А потом их, его учеников, будут предавать на мучения и убивать. За имя его будут ненавидимы всеми.

Тогда соблазнятся многие: и друг друга будут предавать на мучения и убивать, и возненавидят друг друга...

Многие лжепророки восстанут, сотворят великие знамения и чудеса, соблазнят многих, стараясь прельстить, если возможно, и избранных. Умножатся беззакония и охладеет любовь...

Горе же беременным и питающим сосцами в те дни. Тогда будет великая скорбь, какой не было от начала мира и доныне и не будет. И если бы не сократились те дни, то не спаслась бы никакая плоть.

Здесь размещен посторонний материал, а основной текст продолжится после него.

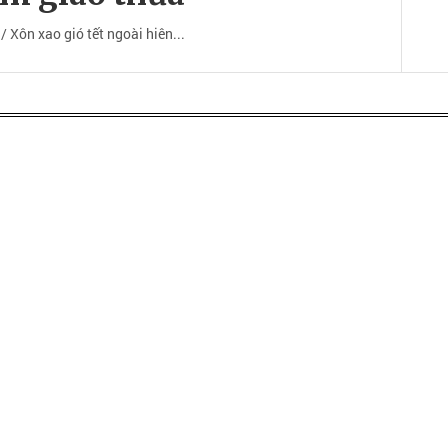
 Xôn xao gió tết ngoài hiên...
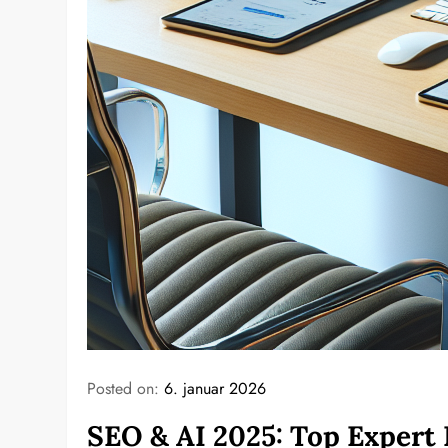
Posted on:
6. januar 2026
SEO & AI 2025: Top Expert 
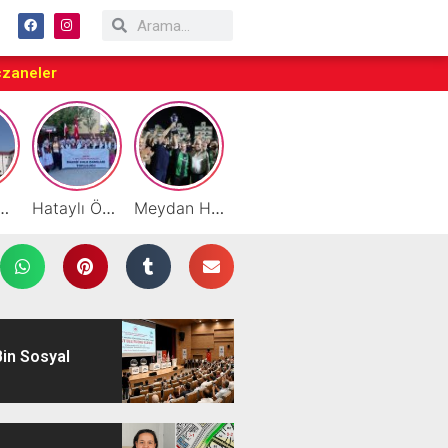
czaneler
eslekler Uygulamanın İçinde Öğreniliyor
Hataylı Öğretmenler, Macaristan’da Türkiye’yi Temsil Etti
Meydan Hacıoğlu Baharat Şampiyonluk İpini Göğüsledi
Selma Sönmez Girişimci Kadınlarla Birlikte Kömbe Yaptı
Favori Geldi, Şampiyon Gitti: Kupa Medeniyetlerspor’un!
Bin Sosyal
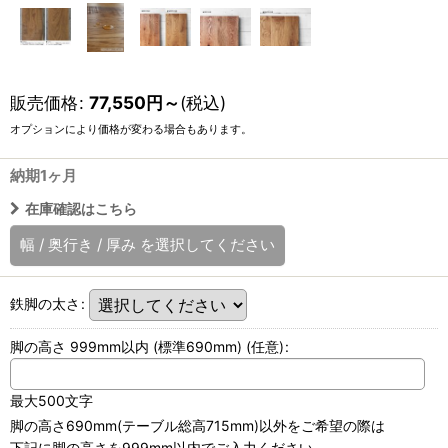
販売価格
:
77,550
円
～
(税込)
オプションにより価格が変わる場合もあります。
納期1ヶ月
在庫確認はこちら
幅
/
奥行き
/
厚み
を選択してください
鉄脚の太さ
:
脚の高さ 999mm以内 (標準690mm)
(任意)
:
最大500文字
脚の高さ690mm(テーブル総高715mm)以外をご希望の際は
下記に脚の高さを999mm以内でご入力ください。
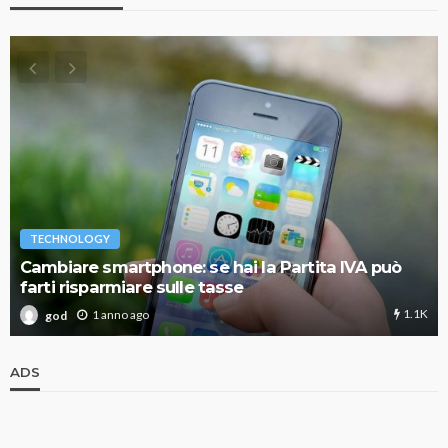
TECHNOLOGY
Cambiare smartphone: se hai la Partita IVA può
farti risparmiare sulle tasse
1.1K
1 anno ago
god
ADS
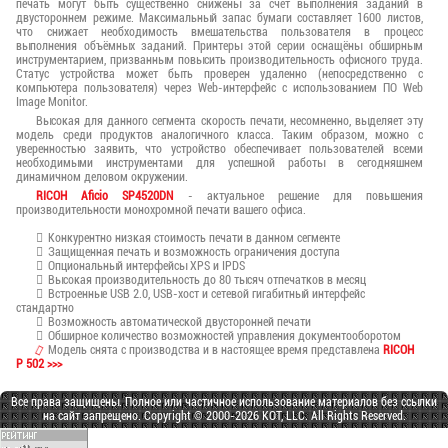
печать могут быть существенно снижены за счет выполнения заданий в
двустороннем режиме. Максимальный запас бумаги составляет 1600 листов,
что снижает необходимость вмешательства пользователя в процесс
выполнения объёмных заданий. Принтеры этой серии оснащёны обширным
инструментарием, призванным повысить производительность офисного труда.
Статус устройства может быть проверен удаленно (непосредственно с
компьютера пользователя) через Web-интерфейс с использованием ПО Web
Image Monitor.
Высокая для данного сегмента скорость печати, несомненно, выделяет эту
модель среди продуктов аналогичного класса. Таким образом, можно с
уверенностью заявить, что устройство обеспечивает пользователей всеми
необходимыми инструментами для успешной работы в сегодняшнем
динамичном деловом окружении.
RICOH Aficio SP4520DN
- актуальное решение для повышения
производительности монохромной печати вашего офиса.
Конкурентно низкая стоимость печати в данном сегменте
Защищенная печать и возможность ограничения доступа
Опциональный интерфейсы XPS и IPDS
Высокая производительность до 80 тысяч отпечатков в месяц
Встроенные USB 2.0, USB-хост и сетевой гигабитный интерфейс
стандартно
Возможность автоматической двусторонней печати
Обширное количество возможностей управления документооборотом
Модель снята с производства и в настоящее время представлена
RICOH
P 502 >>>
Все права защищены. Полное или частичное использование материалов без ссылки
на сайт запрещено. Copyright © 2000-2026 KOT, LLC. All Rights Reserved.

И будут знамения в солнце, луне, звездах и на земле; уныние народов и недоумение; и море восшумит и возмутится.

Люди будут воздыхать от страха и ожидания бедствий, грядущих на вселенную, ибо силы Небесные поколеблются...

Иуда слушал, и ему казалось, что великое разрушение уже началось. Величественные стены храма рушатся, и камни, ударяясь друг о друга, летят со страшным грохотом в бездну. Громадное красное солнце на западе истекает последним теплом и готовит миру холодную беспросветную ночь.

Из темной глубины неба с оглушительным треском летят горящие осколки, как слишком зрелые помидоры со смоковничного дерева.